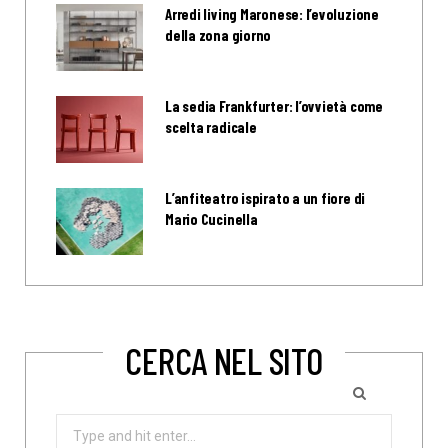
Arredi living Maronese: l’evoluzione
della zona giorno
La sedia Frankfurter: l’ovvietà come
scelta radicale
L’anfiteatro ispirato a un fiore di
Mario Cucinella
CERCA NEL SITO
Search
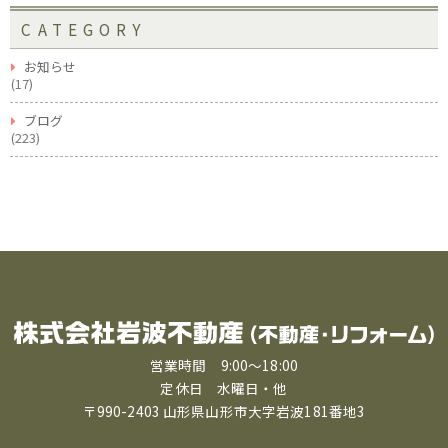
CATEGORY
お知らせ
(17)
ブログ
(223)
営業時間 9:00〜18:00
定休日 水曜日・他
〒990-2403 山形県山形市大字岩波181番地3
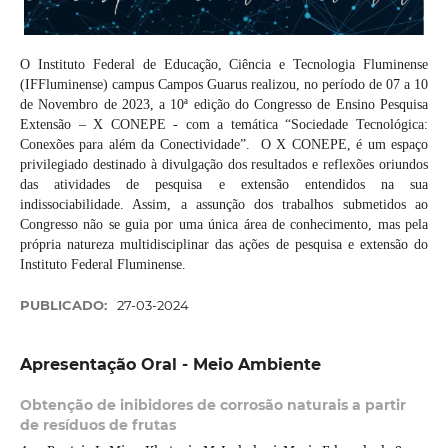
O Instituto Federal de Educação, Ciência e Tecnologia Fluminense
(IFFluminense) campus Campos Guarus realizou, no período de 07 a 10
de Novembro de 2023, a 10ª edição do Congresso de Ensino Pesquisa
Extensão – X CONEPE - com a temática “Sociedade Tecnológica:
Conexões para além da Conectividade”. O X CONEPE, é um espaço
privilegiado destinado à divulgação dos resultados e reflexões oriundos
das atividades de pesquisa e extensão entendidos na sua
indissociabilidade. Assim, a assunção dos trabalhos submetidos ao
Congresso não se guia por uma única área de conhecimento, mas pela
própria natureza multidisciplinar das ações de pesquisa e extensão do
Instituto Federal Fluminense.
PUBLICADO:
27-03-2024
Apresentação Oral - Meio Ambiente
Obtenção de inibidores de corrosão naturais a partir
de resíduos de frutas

···

BRIEF — From the records above, copy out the line with "indissociabilidade. Assim, a", the line with "Apresentação Oral - Meio Ambiente", and every line between them, word for word.

TASK ANSWER —
indissociabilidade. Assim, a assunção dos trabalhos submetidos ao
Congresso não se guia por uma única área de conhecimento, mas pela
própria natureza multidisciplinar das ações de pesquisa e extensão do
Instituto Federal Fluminense.
PUBLICADO:
27-03-2024
Apresentação Oral - Meio Ambiente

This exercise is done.